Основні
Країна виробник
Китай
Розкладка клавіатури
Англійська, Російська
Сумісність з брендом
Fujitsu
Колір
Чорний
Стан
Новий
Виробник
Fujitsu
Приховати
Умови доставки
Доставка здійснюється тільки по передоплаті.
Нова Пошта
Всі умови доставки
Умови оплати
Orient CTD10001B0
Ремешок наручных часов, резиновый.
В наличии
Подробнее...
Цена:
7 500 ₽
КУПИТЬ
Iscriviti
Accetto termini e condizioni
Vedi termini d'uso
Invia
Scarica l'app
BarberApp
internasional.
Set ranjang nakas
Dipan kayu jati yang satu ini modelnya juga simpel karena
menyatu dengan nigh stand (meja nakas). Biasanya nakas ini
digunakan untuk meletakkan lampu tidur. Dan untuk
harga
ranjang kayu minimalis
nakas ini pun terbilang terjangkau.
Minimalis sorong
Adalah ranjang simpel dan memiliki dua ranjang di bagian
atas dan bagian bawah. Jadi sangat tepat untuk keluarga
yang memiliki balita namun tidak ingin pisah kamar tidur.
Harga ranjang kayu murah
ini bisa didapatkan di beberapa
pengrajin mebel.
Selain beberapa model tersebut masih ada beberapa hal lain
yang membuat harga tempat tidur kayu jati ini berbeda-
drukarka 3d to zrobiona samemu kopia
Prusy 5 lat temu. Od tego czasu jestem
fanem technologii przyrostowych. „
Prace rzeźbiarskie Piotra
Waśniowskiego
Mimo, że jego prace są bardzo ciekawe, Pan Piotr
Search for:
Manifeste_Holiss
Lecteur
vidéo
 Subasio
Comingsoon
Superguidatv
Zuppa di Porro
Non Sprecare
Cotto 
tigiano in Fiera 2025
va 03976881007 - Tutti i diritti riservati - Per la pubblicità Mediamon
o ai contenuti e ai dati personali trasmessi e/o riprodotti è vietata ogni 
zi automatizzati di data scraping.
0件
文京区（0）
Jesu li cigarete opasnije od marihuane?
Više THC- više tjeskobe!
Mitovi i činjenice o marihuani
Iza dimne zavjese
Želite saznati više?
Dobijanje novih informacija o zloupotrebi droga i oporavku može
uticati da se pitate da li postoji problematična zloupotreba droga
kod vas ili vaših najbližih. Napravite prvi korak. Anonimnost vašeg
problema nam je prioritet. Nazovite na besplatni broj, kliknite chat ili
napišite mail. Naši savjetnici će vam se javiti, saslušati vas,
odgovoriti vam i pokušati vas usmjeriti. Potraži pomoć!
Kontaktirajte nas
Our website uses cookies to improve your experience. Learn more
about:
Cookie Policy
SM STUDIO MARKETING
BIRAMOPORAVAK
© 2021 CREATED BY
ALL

..........

Extract exactly the leading lines of the data, stopping at and including the line with "Dipan kayu jati".

**ANSWER TO THIS EXERCISE:**
Основні
Країна виробник
Китай
Розкладка клавіатури
Англійська, Російська
Сумісність з брендом
Fujitsu
Колір
Чорний
Стан
Новий
Виробник
Fujitsu
Приховати
Умови доставки
Доставка здійснюється тільки по передоплаті.
Нова Пошта
Всі умови доставки
Умови оплати
Orient CTD10001B0
Ремешок наручных часов, резиновый.
В наличии
Подробнее...
Цена:
7 500 ₽
КУПИТЬ
Iscriviti
Accetto termini e condizioni
Vedi termini d'uso
Invia
Scarica l'app
BarberApp
internasional.
Set ranjang nakas
Dipan kayu jati yang satu ini modelnya juga simpel karena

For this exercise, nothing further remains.